Six years ago, when I asked an epidemiologist about a report that a smoking ban in Helena, Mont., had cut heart attacks by 40 percent within six months, he thought the idea was so ridiculous that no one would take it seriously. He was wrong.
Since then, 10 other studies have attributed substantial short-term reductions in heart attacks to smoking bans, and last week an Institute of Medicine (IOM) committee endorsed their findings. But a closer look at the IOM report, which was commissioned by the U.S. Centers for Disease Control and Prevention, suggests its conclusions are based on a desire to promote smoking bans rather than a dispassionate examination of the evidence.
Thousands of jurisdictions around the world restrict smoking. Some of them are bound to see significant drops in heart attacks purely by chance, while others will see no real change or significant increases. Focusing on the first group proves nothing unless it is noticeably bigger than the other two groups.
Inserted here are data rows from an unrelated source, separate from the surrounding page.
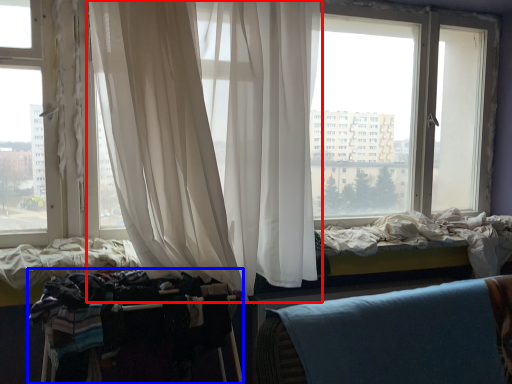 Question: Among these objects, which one is farthest to the camera, curtain (highlighted by a red box) or baby carriage (highlighted by a blue box)?

Choices:
 (A) curtain
 (B) baby carriage

Answer: (B) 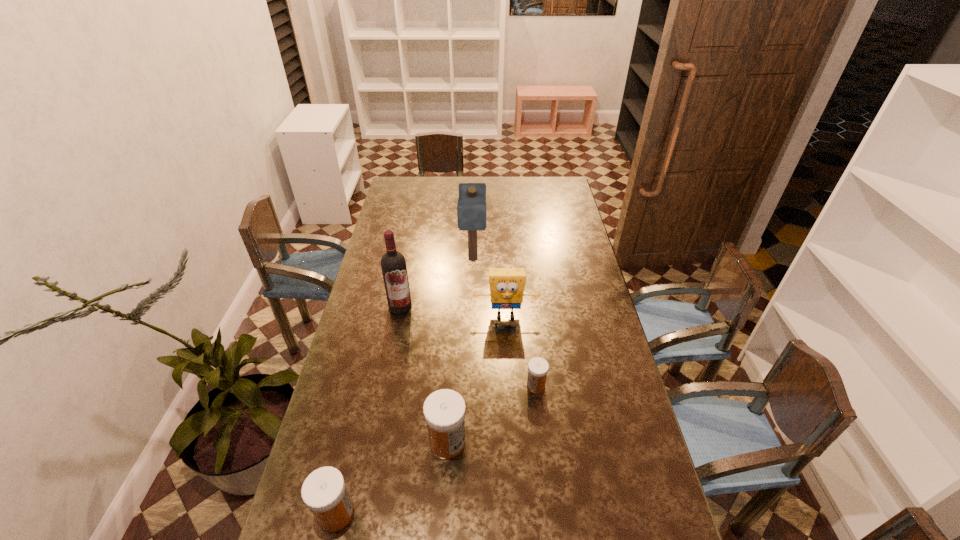 The image size is (960, 540). Find the location of `free point located 0.250m on the left of the second medicine from right to left`. free point located 0.250m on the left of the second medicine from right to left is located at coordinates (340, 442).

The image size is (960, 540). Identify the location of vacant space located 0.110m on the back of the rightmost medicine. (532, 350).

Find the location of a particular element. The height and width of the screenshot is (540, 960). vacant area situated on the label of the wine bottle is located at coordinates 390,360.

Locate an element on the screen. This screenshot has width=960, height=540. free spot located on the right of the mallet is located at coordinates (505, 259).

This screenshot has height=540, width=960. In order to click on free spot located on the face of the sponge in this screenshot , I will do click(x=509, y=370).

Find the location of a particular element. The width and height of the screenshot is (960, 540). object situated at the near edge is located at coordinates (324, 492).

You are a GUI agent. You are given a task and a screenshot of the screen. Output one action in this format:
    pyautogui.click(x=<x>, y=<y>)
    Task: Click on the medicine that is at the left edge
    
    Given the screenshot: What is the action you would take?
    pyautogui.click(x=324, y=492)

Where is `wine bottle present at the left edge`? The image size is (960, 540). wine bottle present at the left edge is located at coordinates (393, 264).

I want to click on object that is at the near left corner, so click(x=324, y=492).

In order to click on vacant space at the far edge of the desktop in this screenshot , I will do `click(444, 197)`. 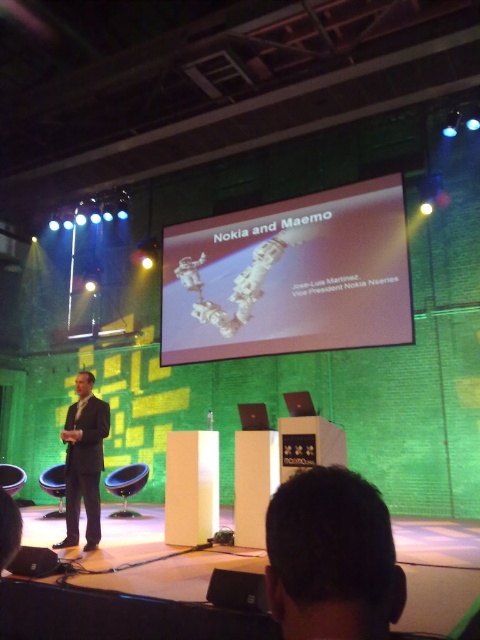 Is white glossy projector screen at upper center to the right of dark hair at upper center from the viewer's perspective?

Yes, white glossy projector screen at upper center is to the right of dark hair at upper center.

Between point (261, 269) and point (348, 500), which one is positioned behind?

Positioned behind is point (261, 269).

This screenshot has width=480, height=640. In order to click on white glossy projector screen at upper center in this screenshot , I will do `click(288, 276)`.

From the picture: Which is more to the left, dark hair at upper center or dark suit at center?

From the viewer's perspective, dark suit at center appears more on the left side.

Does point (309, 502) come closer to viewer compared to point (103, 464)?

That is True.

Describe the element at coordinates (332, 557) in the screenshot. I see `dark hair at upper center` at that location.

I want to click on dark hair at upper center, so [332, 557].

Is point (319, 349) more distant than point (83, 417)?

Yes, point (319, 349) is farther from viewer.

Does point (165, 326) lie in front of point (86, 483)?

No, (165, 326) is further to viewer.

At what (x,y) coordinates should I click in order to perform the action: click on white glossy projector screen at upper center. Please return your answer as a coordinate pair (x, y). This screenshot has height=640, width=480. Looking at the image, I should click on (288, 276). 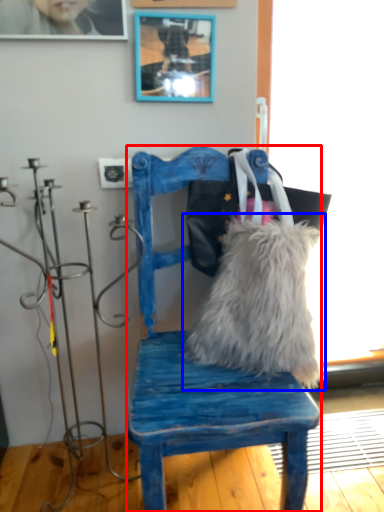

The largest study of this issue, which used nationwide data instead of looking at cherry-picked communities, concluded that smoking bans in the U.S. "are not associated with statistically significant short-term declines in mortality or hospital admissions for myocardial infarction." It also found that "large short-term increases in myocardial infarction incidence following a workplace ban are as common as the large decreases reported in the published literature."
That study, published by the National Bureau of Economic Research (NBER) in March, suggests that publication bias -- the tendency to report positive findings and ignore negative ones -- explains the "consistent" results highlighted by the IOM committee. But even though the panelists say they tried to compensate for publication bias by looking for relevant data that did not appear in medical journals, they ignored the NBER paper, along with analyses that found no declines in heart attacks following smoking bans in California, Florida, New York, Oregon, England, Wales and Scotland.
If smoking bans reduce heart attacks, the effect could be due to declines in smoking, declines in secondhand smoke exposure or both. The IOM report settles on that last explanation, quite a leap given that "only two of the studies distinguished between reductions in heart attacks suffered by smokers versus nonsmokers."